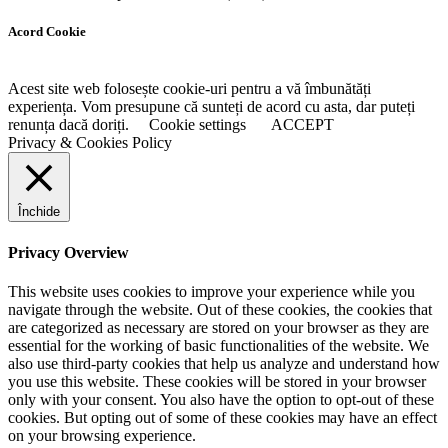
Acord Cookie
Acest site web folosește cookie-uri pentru a vă îmbunătăți
experiența. Vom presupune că sunteți de acord cu asta, dar puteți
renunța dacă doriți.
Cookie settings
ACCEPT
Privacy & Cookies Policy
Închide
Privacy Overview
This website uses cookies to improve your experience while you
navigate through the website. Out of these cookies, the cookies that
are categorized as necessary are stored on your browser as they are
essential for the working of basic functionalities of the website. We
also use third-party cookies that help us analyze and understand how
you use this website. These cookies will be stored in your browser
only with your consent. You also have the option to opt-out of these
cookies. But opting out of some of these cookies may have an effect
on your browsing experience.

________________________

◆ Exercise aim
Report all lines above with "that".

◆ Result
navigate through the website. Out of these cookies, the cookies that
also use third-party cookies that help us analyze and understand how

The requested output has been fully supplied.